● Directions: Would you return the lines that run from the start of the data below to the line with "Vart fyller jag i mina biokoder på Film", both included, exactly as written and without pictures?

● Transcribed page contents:
● ● ● ●
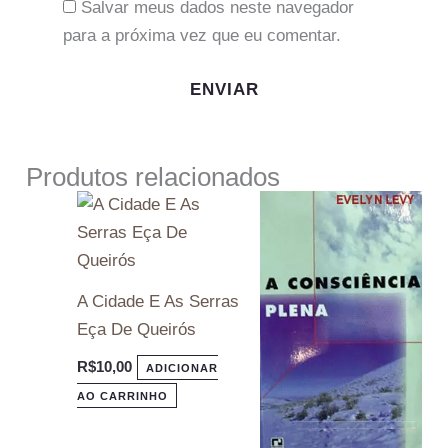
Salvar meus dados neste navegador
para a próxima vez que eu comentar.
Produtos relacionados
A Cidade E As Serras
Eça De Queirós
R$
10,00
ADICIONAR
AO CARRINHO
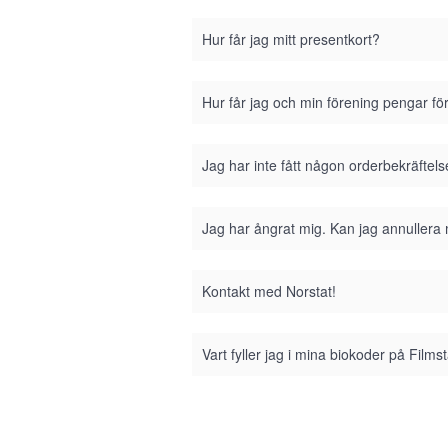
Hur får jag mitt presentkort?
Hur får jag och min förening pengar fö
Jag har inte fått någon orderbekräftel
Jag har ångrat mig. Kan jag annullera
Kontakt med Norstat!
Vart fyller jag i mina biokoder på Film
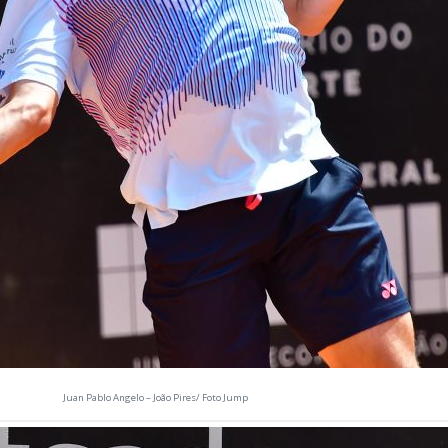
Juan Pablo Angelo – João Pires/ Foto Jump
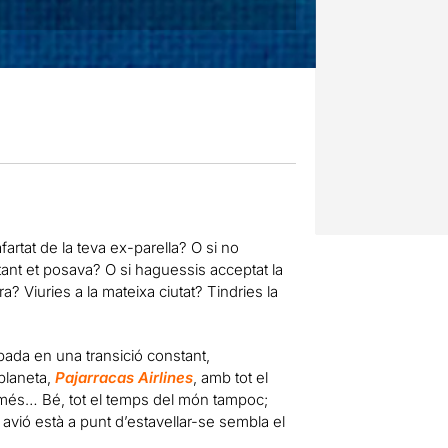
fartat de la teva ex-parella? O si no
ant et posava? O si haguessis acceptat la
? Viuries a la mateixa ciutat? Tindries la
apada en una transició constant,
planeta,
Pajarracas Airlines
, amb tot el
més… Bé, tot el temps del món tampoc;
 avió està a punt d’estavellar-se sembla el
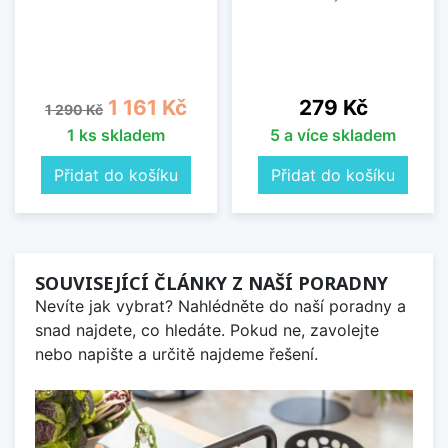
Běžná cena
Cena
Cena
1 161 Kč
279 Kč
1 290 Kč
1 ks skladem
5 a více skladem
Přidat do košíku
Přidat do košíku
SOUVISEJÍCÍ ČLÁNKY Z NAŠÍ PORADNY
Nevíte jak vybrat? Nahlédněte do naší poradny a
snad najdete, co hledáte. Pokud ne, zavolejte
nebo napište a určitě najdeme řešení.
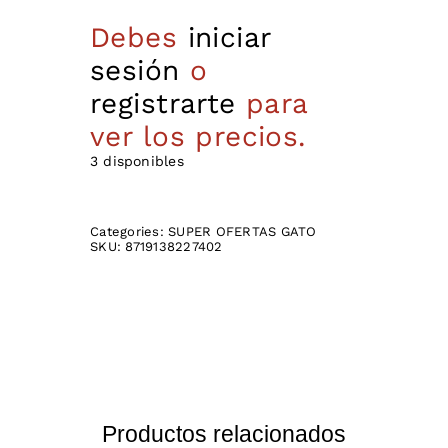
Debes
iniciar
sesión
o
registrarte
para
ver los precios.
3 disponibles
Categories:
SUPER OFERTAS GATO
SKU:
8719138227402
Productos relacionados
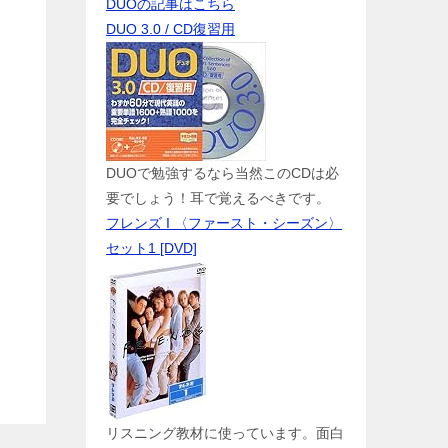
DUOの記事はこちら
DUO 3.0 / CD復習用
DUOで勉強するなら当然このCDは必
要でしょう！耳で覚えるべきです。
フレンズ I 〈ファースト・シーズン〉
セット1 [DVD]
リスニング教材に使っています。面白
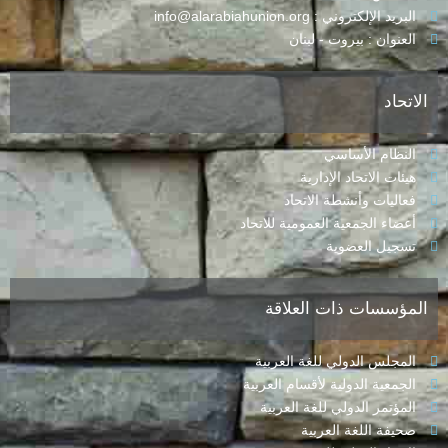
البريد الإلكتروني : info@alarabiahunion.org
العنوان : بيروت - لبنان
الاتحاد
النظام الأساسي
هيئات الاتحاد الإدارية
فعاليات وأنشطة الاتحاد
أعضاء الجمعية العمومية للاتحاد
تسجيل العضوية
المؤسسات ذات العلاقة
المجلس الدولي للغة العربية
الجمعية الدولية لأقسام العربية
المؤتمر الدولي للغة العربية
صحيفة اللغة العربية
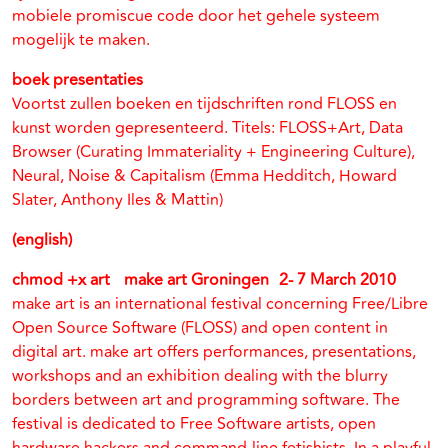
mobiele promiscue code door het gehele systeem
mogelijk te maken.
boek presentaties
Voortst zullen boeken en tijdschriften rond FLOSS en
kunst worden gepresenteerd. Titels: FLOSS+Art, Data
Browser (Curating Immateriality + Engineering Culture),
Neural, Noise & Capitalism (Emma Hedditch, Howard
Slater, Anthony Iles & Mattin)
(english)
chmod +x art make art Groningen 2- 7 March 2010
make art is an international festival concerning Free/Libre
Open Source Software (FLOSS) and open content in
digital art. make art offers performances, presentations,
workshops and an exhibition dealing with the blurry
borders between art and programming software. The
festival is dedicated to Free Software artists, open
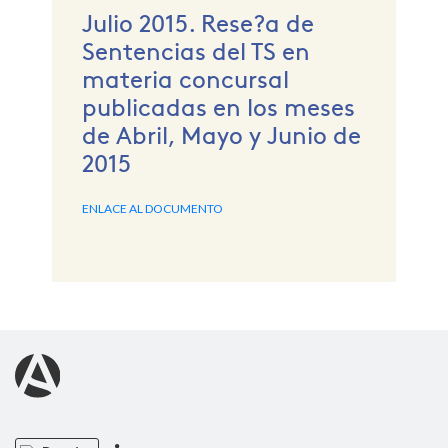
Julio 2015. Rese?a de
Sentencias del TS en
materia concursal
publicadas en los meses
de Abril, Mayo y Junio de
2015
ENLACE AL DOCUMENTO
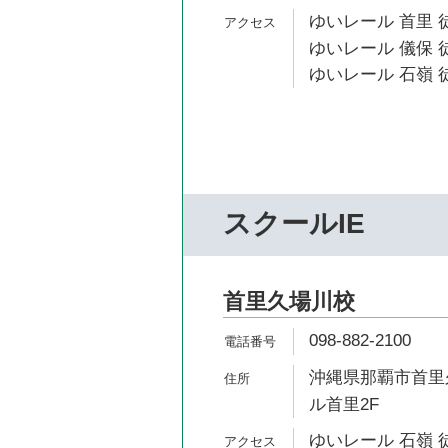
ゆいレール 首里 
ゆいレール 儀保 徒
ゆいレール 石嶺 徒
スクールIE
首里久場川校
098-882-2100
沖縄県那覇市首里久
ル首里2F
ゆいレール 石嶺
● ● ● ●
● Answer to the exercise:
Salvar meus dados neste navegador
para a próxima vez que eu comentar.
Produtos relacionados
A Cidade E As Serras
Eça De Queirós
R$
10,00
ADICIONAR
AO CARRINHO
Hur får jag mitt presentkort?
Hur får jag och min förening pengar fö
Jag har inte fått någon orderbekräftel
Jag har ångrat mig. Kan jag annullera
Kontakt med Norstat!
Vart fyller jag i mina biokoder på Film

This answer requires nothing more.